Operational Copy Time and Audited Closure: A Locality–Mixing Separation Diagnostic for Open Quantum Dynamics

We develop an operational certification framework for micro–macro modeling in local quantum systems. Audited closure is defined as a uniform discrepancy bound between microscopic and surrogate predictions over a declared observable suite on a declared domain of states.

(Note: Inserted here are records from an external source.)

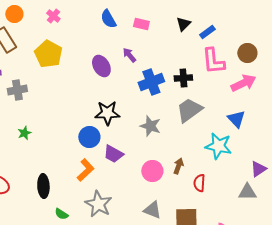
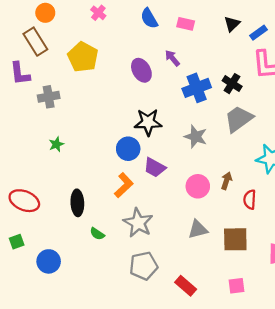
pink cross: (53, 16) -> (98, 13), moved
black cross: (183, 78) -> (232, 84), turned 36
gray triangle: (152, 210) -> (198, 229), turned -36

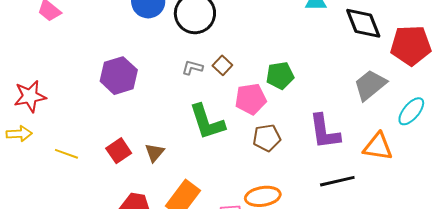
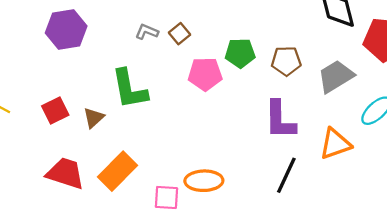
green L-shape: (207, 122) -> (129, 89), moved
brown pentagon: (267, 138) -> (286, 61), moved
orange triangle: (378, 147) -> (335, 144), turned -36
black line: (337, 181) -> (286, 175), turned -60

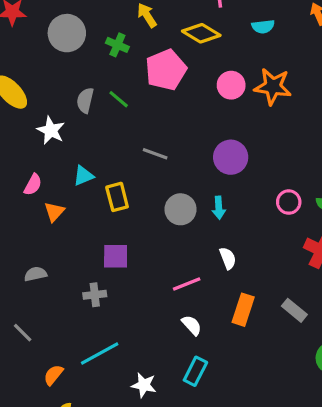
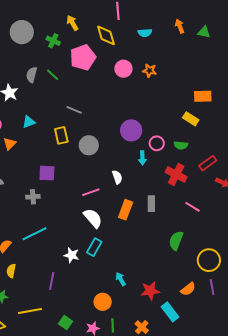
yellow diamond: (201, 33) -> (106, 35), turned 40
orange star: (273, 87) -> (150, 71), size x0.6
purple circle: (231, 157) -> (131, 130), moved
yellow rectangle: (117, 197) -> (61, 135), moved
cyan arrow: (219, 208) -> (142, 158), moved
gray rectangle: (294, 310) -> (151, 204), moved, turned 49
white semicircle: (192, 325) -> (93, 218), size x1.5
white star: (144, 385) -> (72, 255), moved

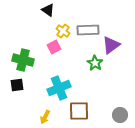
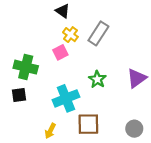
black triangle: (48, 10) -> (63, 11), moved
gray rectangle: (88, 30) -> (98, 33), turned -55
purple triangle: (111, 45) -> (137, 78), moved
green star: (95, 63) -> (97, 79), moved

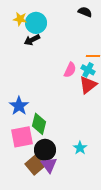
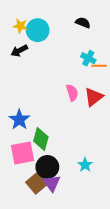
black semicircle: (85, 12) -> (83, 23), moved
black arrow: (32, 40) -> (19, 51), moved
pink semicircle: (70, 70) -> (72, 93), moved, turned -42
cyan cross: (88, 70) -> (88, 58), moved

A receiver-region copy time τ_copy(η;A→B) is defined as the earliest time at which a finite receiver region B can distinguish—at trace-distance threshold η—a localized perturbation supported on A. Under explicit Lieb–Robinson hypotheses for Hamiltonian or Lindbladian generators, we derive an exponential receiver distinguishability envelope and an explicit time-to-threshold lower bound, including the regime η≥Γ where the threshold is provably never reached and τ_copy=+∞. As an achieved-closure demonstration, we analyze a split-step quantum walk lifted to quasi-free lattice fermions and provide computable dispersion and two-point density audit bounds on a band-limited quasi-free domain. As a signature contribution beyond a repackaging of locality, we prove a locality–mixing separation theorem for primitive Lindbladians with a log-Sobolev (or mixing) rate λ: the receiver distinguishability is bounded by the minimum of a ballistic LR tail and an intrinsic mixing contraction, yielding a measurable crossover time and an operational separation between unitary and dissipative dynamics.